During 2022, the CIVICUS Monitor documented several instances where civic space is opening up and where states are making progress in improving their respect for civic freedoms. Civil society victories were documented even in countries with very repressive environments, showing that while challenges persist, civil society action continues to be a powerful and effective means of defending rights and advocating for their realisation.

Civil society as agent of positive change

Freedom of expression was protected in Australia, amid ongoing campaigning by civil society, when the Labor government that came to power in May 2022 dropped a prosecution instituted against whistleblower and lawyer Bernard Collaery for revealing state spying on Timor-Leste during negotiations over oil and gas reserves in the Timor Sea in 2004.

In Sri Lanka, mass protests led to the resignation of President Gotabaya Rajapaksa, who presided over a climate of repression against activists, journalists and critics.

In Thailand, after many years of civil society campaigning, the authorities formally charged a former senior park ranger and three subordinates suspected of killing an ethnic Karen activist, Porlajee Rakchongcharoen, also known as Billy, in 2014. In Indonesia, activists have pushed the country’s human rights commission to investigate the killing of prominent human rights activist Munir Said Talib, who was fatally poisoned on an international flight in 2004. Although three people have been convicted of involvement in the killing, there are credible allegations that those responsible for ordering his assassination are still at large. After years of advocacy by activists and victims’ groups, the government finally acknowledged severe historical human rights violations.

In Hungary, a significant act of public protest, following a campaign by human rights groups, led to a referendum that was seeking endorsement for the government’s anti-LGBTQI+ agenda failing as the result of an organised boycott.

In Iraq, despite the dire situation, a resilient civil society has defied all odds to push back against government excesses by continuing to take collective action to call for accountability, social justice and the protection of human rights, particularly in regard to violations against protesters during mass protests in October 2021. In response to mounting pressure from civil society, in February 2022 the authorities arrested Lieutenant-Colonel Omar Nizar on charges of killing protesters during an infamous 2019 crackdown on protests.

Human rights defenders released

Civil society activists and journalists were released or acquitted in several countries. After two and a half years in pretrial detention, Honduras’s Guapinol and Sector San Pedro water defenders were finally released in February 2022 when the Supreme Court reviewed an appeal that challenged the constitutionality of the charges against them. The criminal charges brought against the group stemmed from their participation in protests in defence of local rivers impacted on by open-pit mining.
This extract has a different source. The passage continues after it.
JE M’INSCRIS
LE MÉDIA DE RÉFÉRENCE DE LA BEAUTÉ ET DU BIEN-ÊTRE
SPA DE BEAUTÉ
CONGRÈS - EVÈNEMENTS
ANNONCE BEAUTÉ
In Iran, woman HRD (WHRD) Atena Daemi was freed in January 2022 after her arrest and prosecution in 2014. Daemi, who campaigns for children’s and women’s rights, as well as abolition of the death penalty, was sentenced to five years in prison for ‘acting against national security’.

In Kuwait, the Criminal Division of the Court of First Instance acquitted the President of the Kuwait Association for Information Security, Dr Safaa Zaman, who had faced charges of broadcasting ‘false news’ and endangering the country's relationship with Egypt. The charges stemmed from statements made on a TV programme.

In Rwanda on 5 October 2022, a court acquitted three journalists who had been detained for four years. The three reporters for the YouTube-based outlet Iwacu – Damascene Mutuyimana, Shadrack Niyonsenga and Jean Baptiste Nshimiyima – were arrested on 9 October 2018 and charged with publishing a ‘fabricated’ image showing Rwandan President Paul Kagame, Ugandan President Yoweri Museveni and a former Rwandan army chief, now in exile, together.

Role of courts in protecting civic freedoms

While justice systems had a mixed track record in upholding civic space in 2022, the courts continued to be a vital forum where this space is protected. In the USA, lawsuits from racial justice groups resulted in security forces adopting positive policy changes on the policing of protests.

Civil society groups also frequently used strategic litigation to appeal to the justice system to push back against restrictive laws and demand recognition of their rights. In January 2022, Ecuador’s Constitutional Court handed down a ruling reaffirming Indigenous peoples’ right to free, prior and informed consent, creating what environmental group Amazon Frontlines said was ‘one of the most powerful legal precedents’ on the matter.

All of these positive changes resulted from the sustained efforts of rights advocates, which demonstrates the crucial role of civil society in serving as a check on excessive government control and a counter to repression.